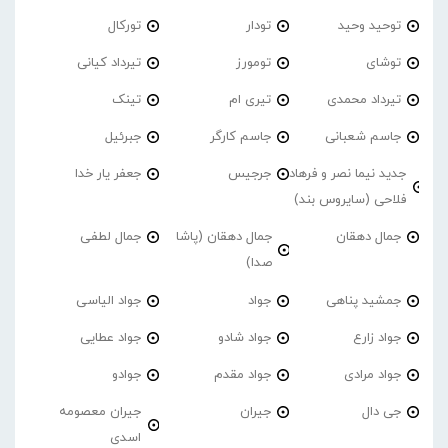
توحید وحید
تودار
تورکال
توشای
تومورز
تیرداد کیانی
تیرداد محمدی
تیری ام
تینک
جاسم شعبانی
جاسم کارگر
جبرئیل
جدید نیما نصر و فرهاد
جرجیس
جعفر یار خدا
فلاحی (سایروس بند)
جمال دهقان
جمال دهقان (پاشا
جمال لطفی
صدا)
جمشید پناهی
جواد
جواد الیاسی
جواد زارع
جواد شادو
جواد عطایی
جواد مرادی
جواد مقدم
جوادو
جی دال
جیران
جیران معصومه
اسدی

* * *

**TASK REQUIREMENTS:**
The task requires that every line above be transcribed exactly, without the images.

**RESULT:**
توحید وحید
تودار
تورکال
توشای
تومورز
تیرداد کیانی
تیرداد محمدی
تیری ام
تینک
جاسم شعبانی
جاسم کارگر
جبرئیل
جدید نیما نصر و فرهاد
جرجیس
جعفر یار خدا
فلاحی (سایروس بند)
جمال دهقان
جمال دهقان (پاشا
جمال لطفی
صدا)
جمشید پناهی
جواد
جواد الیاسی
جواد زارع
جواد شادو
جواد عطایی
جواد مرادی
جواد مقدم
جوادو
جی دال
جیران
جیران معصومه
اسدی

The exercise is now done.